In this 250th year of our independence, the horizontal and vertical structure of our government should be well settled. Horizontally, the legislative branch makes the law; the executive branch enforces the laws; and the judicial branch interprets the laws. Vertically, Congress sits atop the lawmaking powers, not administrative agencies; the President sits atop the enforcement power, not the bureaucracy; and the Supreme Court sits atop the judiciary, not the inferior courts. Critically, the states have no role in enforcing or impeding federal law. Yet somehow, everything has gone topsy-turvy. Under the new order of operations, the President takes an action, states bring a lawsuit, a district court judge decides whether the policy goes into effect, and then two or three members of the Supreme Court promptly settle the issue with near finality. We've come a long way from "School House Rocks."

During President Trump's first term, the horizontal separation of powers were routinely breached as states and lower courts resisted virtually every presidential action. That much was well known. But with Trump 2.0, we have seen a novel inversion of both the horizontal and vertical separation of powers: lower court judges are resisting both the President and the Supreme Court. As Judge Kenneth K. Lee wisely warned, judges of the inferior courts should "not be seduced by the temptation of judicial resistance," lest they inch towards an inferior "imperial judiciary."

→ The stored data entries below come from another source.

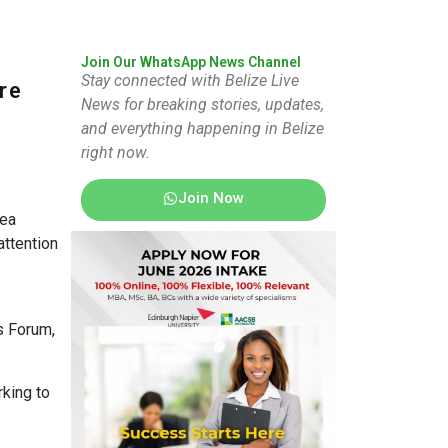
Join Our WhatsApp News Channel
Stay connected with Belize Live
re
News for breaking stories, updates,
and everything happening in Belize
right now.
Join Now
sea
attention
s Forum,
king to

President Trump, during his first term, faced an unprecedented barrage of legal challenges. The self-professed "legal resistance" launched a never-ending barrage of lawsuits to challenge virtually every facet of his administration. Worse still, many courts eagerly allowed these suits to proceed on the jurisprudential grounds that President Trump was not entitled to the same deference and regard as his predecessors. I described this jurisprudential shift as the "judicial resistance." I was widely criticized for using this term. In the New York Times, Dahlia Lithwick and Steve Valdeck described it as a "dangerous myth." But I think I was onto something.

And from the conclusion:

The risk here is clear. Judge Lee warns that the "judicial resistance" will "risk inching towards an imperial judiciary that lords over the President and Congress." Here, Judge Lee invoked Justice Amy Coney Barrett's ruling in Trump v. CASA (2025), in which she warned against "embracing an imperial judiciary." We can take the lineage back even further. In Planned Parenthood v. Casey (1991), the landmark decision reaffirming Roe v. Wade, Justice Scalia declared, "The Imperial Judiciary lives." Of course, the "Nietzschean vision of . . . unelected, life-tenured judges" Scalia warned against belonged to five members of the Supreme Court. Scalia would often yell "stop" to his colleagues. But now the resistance has spread to the inferior federal courts.